Not long ago, a man I used to know lost his job and went to prison in the space of a few hours. Months later and just as abruptly he returned home, charges dropped, with little explanation. His name is Mamadou Tandja. He was once a colonel in the army of Niger, a West African country more than twice the size of France and covered mostly by the Sahara. He became, years after I met him, the twice democratically elected civilian leader of an African nation state—an anomaly on a continent of dictators.

Tandja’s ten-year reign over Niger ended February 18, 2010, during a cabinet meeting at the gleaming white presidential palace overlooking the Niger River in Niamey, the capital city, when shortly after noon mutinous soldiers blew open the palace gate.

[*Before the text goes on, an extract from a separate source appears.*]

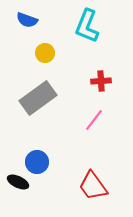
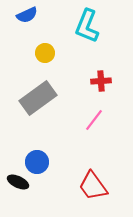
blue semicircle: moved 5 px up; rotated 45 degrees counterclockwise
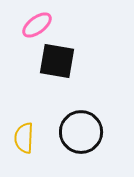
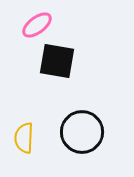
black circle: moved 1 px right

This began, The New York Times reported, “a day of gunfire, explosions and nonstop military music on the radio” during which a few soldiers and civilians died. Mutineers burst in on the cabinet and hustled Tandja to a car, unharmed. They kept him a few days at an army base before moving him to house arrest in the servants’ quarters of a palace villa, and accused him of taking more than $100 million in foreign aid and other funds. A year later, in March 2011, Niger’s military rulers demoted Tandja again, this time to Kollo civilian prison outside the capital. There, among thieves, at the age of 73 he awaited trial, complaining of poor health and harsh quarters—until May, when he left Kollo a free man, all sins forgiven for lack of evidence.

Yet the criminal stain, the notion that he took the money, haunts me. I feel betrayed by a man I had hoped stood for something. For two years I was a teacher in Niger’s Tahoua region, which Tandja ruled through drought in the 1980s. Governor Tandja owned a spot in the mind of every civil servant, [End Page 89] tangling us in fear, desire, and guilt—fear of being noticed and punished as if we all deserved a stint behind bars; desire to be blessed by his power; and guilt for not working to his standards. Tandja jailed a clerk for losing track of rice stores, an act that made him a man of the people, protector of the food. He locked up others for keeping unclean offices. He jailed a farmer jaywalking on a rural road as his motorcade approached. One man I knew was imprisoned for having a broken water faucet when Tandja visited his home.

To my knowledge, no one he sent to prison died, but to this day I cannot decide whether to despise or admire Tandja. He has wandered a Shakespearian path, sometimes Richard III, ruthless and vindictive, or Prince Hal, triumphing over personal vice to lead a country. Tandja-the-devil drank hard and pilfered food aid as his people went without. Tandja-the-last-honest-man tried to be everywhere at once for his people.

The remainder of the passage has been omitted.